* _Material provided_
#####

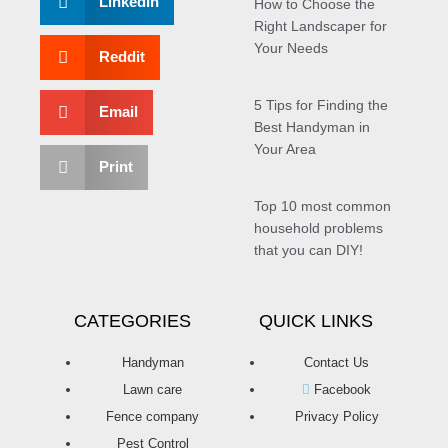
LinkedIn
How to Choose the
Right Landscaper for
Your Needs
Reddit
5 Tips for Finding the
Email
Best Handyman in
Your Area
Print
Top 10 most common
household problems
that you can DIY!
CATEGORIES
QUICK LINKS
Handyman
Contact Us
Lawn care
Facebook
Fence company
Privacy Policy
Pest Control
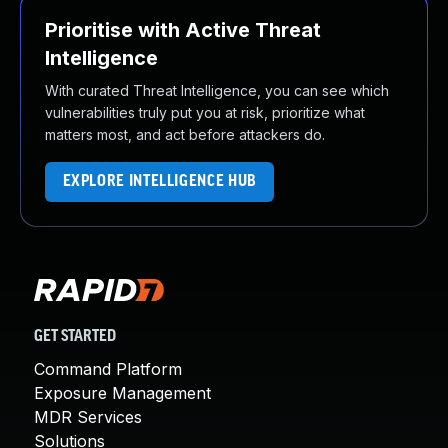
Prioritise with Active Threat
Intelligence
With curated Threat Intelligence, you can see which
vulnerabilities truly put you at risk, prioritize what
matters most, and act before attackers do.
EXPLORE INTELLIGENCE HUB
GET STARTED
Command Platform
Exposure Management
MDR Services
Solutions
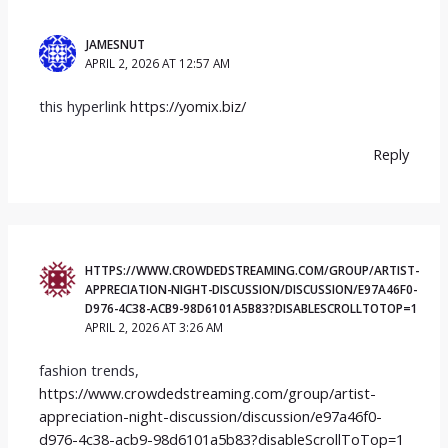
JAMESNUT
APRIL 2, 2026 AT 12:57 AM
this hyperlink
https://yomix.biz/
Reply
HTTPS://WWW.CROWDEDSTREAMING.COM/GROUP/ARTIST-
APPRECIATION-NIGHT-DISCUSSION/DISCUSSION/E97A46F0-
D976-4C38-ACB9-98D6101A5B83?DISABLESCROLLTOTOP=1
APRIL 2, 2026 AT 3:26 AM
fashion trends,
https://www.crowdedstreaming.com/group/artist-
appreciation-night-discussion/discussion/e97a46f0-
d976-4c38-acb9-98d6101a5b83?disableScrollToTop=1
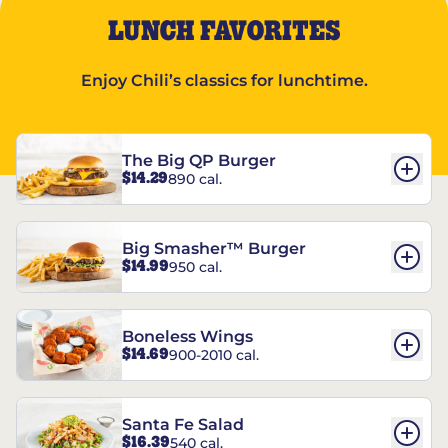
LUNCH FAVORITES
Enjoy Chili’s classics for lunchtime.
The Big QP Burger
$14.29
890 cal.
Big Smasher™ Burger
$14.99
950 cal.
Boneless Wings
$14.69
900-2010 cal.
Santa Fe Salad
$16.39
540 cal.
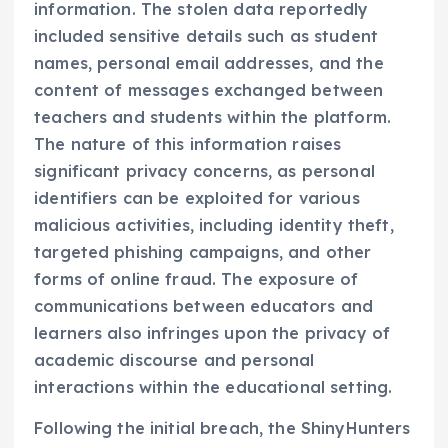
information. The stolen data reportedly
included sensitive details such as student
names, personal email addresses, and the
content of messages exchanged between
teachers and students within the platform.
The nature of this information raises
significant privacy concerns, as personal
identifiers can be exploited for various
malicious activities, including identity theft,
targeted phishing campaigns, and other
forms of online fraud. The exposure of
communications between educators and
learners also infringes upon the privacy of
academic discourse and personal
interactions within the educational setting.
Following the initial breach, the ShinyHunters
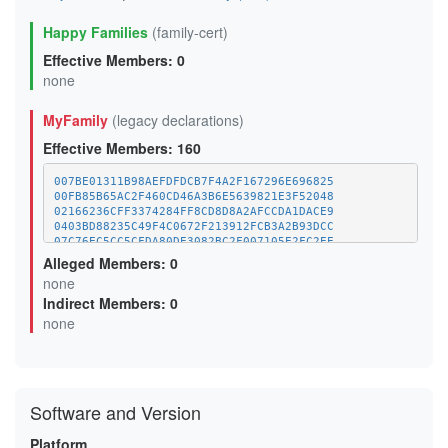
Happy Families
(family-cert)
Effective Members: 0
none
MyFamily
(legacy declarations)
Effective Members: 160
007BE01311B98AEFDFDCB7F4A2F167296E696825
00FB85B65AC2F460CD46A3B6E5639821E3F52048
02166236CFF3374284FF8CD8D8A2AFCCDA1DACE9
0403BD88235C49F4C0672F213912FCB3A2B93DCC
07C76EC5CC5CFDA80DE3082BC2F007105E2FC2EE
09E5621C0D7400FC18EF137A679F7FEB78F8650C
Alleged Members: 0
0F6C75678540492FFE3C0A79F727710919759B50
none
10EF1C3FA9BF0F66152EF537D346425FF9DA10F9
Indirect Members: 0
1358B726FC6A0D2D15417B0376B3E42D48C50211
13DF6B8C6D41FA401616D70E7B925320A778CB90
none
14A5B3603662743DEB8E23E52FE3DF2AAF1192B3
15E2916DDA7A0BED684477CEDAE8C415F8BCA707
170F02750E248EA2FCF9E14AFA5A9F717D734CDF
18D421D949C0011446532E5D879BCA1F4868EFE2
1A20799BADCDAFF9EAAF3C9DBEF47C12469EDACD
Software and Version
1A47E594D18F861CED7E57A8672D405D05659F0C
1AFA5A57BA71CF48063A00A009256ACF70627AA4
1B08DD85E096AB216DABE144EC69A9CAF3C0E310
Platform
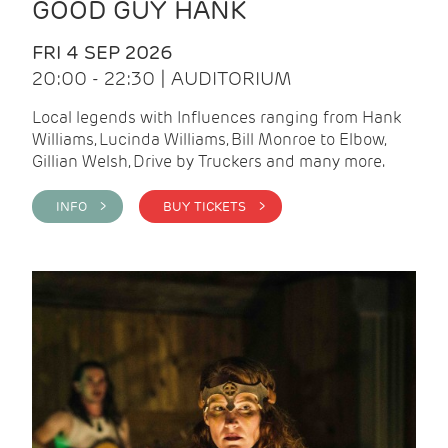
GOOD GUY HANK
FRI 4 SEP 2026
20:00 - 22:30 | AUDITORIUM
Local legends with Influences ranging from Hank
Williams, Lucinda Williams, Bill Monroe to Elbow,
Gillian Welsh, Drive by Truckers and many more.
INFO >
BUY TICKETS >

#####

* _Problem requirements_
Each entry above must be repeated word for word, minus its images.

* _Written response_
LinkedIn
How to Choose the
Right Landscaper for
Your Needs
Reddit
5 Tips for Finding the
Email
Best Handyman in
Your Area
Print
Top 10 most common
household problems
that you can DIY!
CATEGORIES
QUICK LINKS
Handyman
Contact Us
Lawn care
Facebook
Fence company
Privacy Policy
Pest Control
Prioritise with Active Threat
Intelligence
With curated Threat Intelligence, you can see which
vulnerabilities truly put you at risk, prioritize what
matters most, and act before attackers do.
EXPLORE INTELLIGENCE HUB
GET STARTED
Command Platform
Exposure Management
MDR Services
Solutions
JAMESNUT
APRIL 2, 2026 AT 12:57 AM
this hyperlink
https://yomix.biz/
Reply
HTTPS://WWW.CROWDEDSTREAMING.COM/GROUP/ARTIST-
APPRECIATION-NIGHT-DISCUSSION/DISCUSSION/E97A46F0-
D976-4C38-ACB9-98D6101A5B83?DISABLESCROLLTOTOP=1
APRIL 2, 2026 AT 3:26 AM
fashion trends,
https://www.crowdedstreaming.com/group/artist-
appreciation-night-discussion/discussion/e97a46f0-
d976-4c38-acb9-98d6101a5b83?disableScrollToTop=1
LUNCH FAVORITES
Enjoy Chili’s classics for lunchtime.
The Big QP Burger
$14.29
890 cal.
Big Smasher™ Burger
$14.99
950 cal.
Boneless Wings
$14.69
900-2010 cal.
Santa Fe Salad
$16.39
540 cal.
information. The stolen data reportedly
included sensitive details such as student
names, personal email addresses, and the
content of messages exchanged between
teachers and students within the platform.
The nature of this information raises
significant privacy concerns, as personal
identifiers can be exploited for various
malicious activities, including identity theft,
targeted phishing campaigns, and other
forms of online fraud. The exposure of
communications between educators and
learners also infringes upon the privacy of
academic discourse and personal
interactions within the educational setting.
Following the initial breach, the ShinyHunters
Happy Families
(family-cert)
Effective Members: 0
none
MyFamily
(legacy declarations)
Effective Members: 160
007BE01311B98AEFDFDCB7F4A2F167296E696825
00FB85B65AC2F460CD46A3B6E5639821E3F52048
02166236CFF3374284FF8CD8D8A2AFCCDA1DACE9
0403BD88235C49F4C0672F213912FCB3A2B93DCC
07C76EC5CC5CFDA80DE3082BC2F007105E2FC2EE
09E5621C0D7400FC18EF137A679F7FEB78F8650C
Alleged Members: 0
0F6C75678540492FFE3C0A79F727710919759B50
none
10EF1C3FA9BF0F66152EF537D346425FF9DA10F9
Indirect Members: 0
1358B726FC6A0D2D15417B0376B3E42D48C50211
13DF6B8C6D41FA401616D70E7B925320A778CB90
none
14A5B3603662743DEB8E23E52FE3DF2AAF1192B3
15E2916DDA7A0BED684477CEDAE8C415F8BCA707
170F02750E248EA2FCF9E14AFA5A9F717D734CDF
18D421D949C0011446532E5D879BCA1F4868EFE2
1A20799BADCDAFF9EAAF3C9DBEF47C12469EDACD
Software and Version
1A47E594D18F861CED7E57A8672D405D05659F0C
1AFA5A57BA71CF48063A00A009256ACF70627AA4
1B08DD85E096AB216DABE144EC69A9CAF3C0E310
Platform
GOOD GUY HANK
FRI 4 SEP 2026
20:00 - 22:30 | AUDITORIUM
Local legends with Influences ranging from Hank
Williams, Lucinda Williams, Bill Monroe to Elbow,
Gillian Welsh, Drive by Truckers and many more.
INFO >
BUY TICKETS >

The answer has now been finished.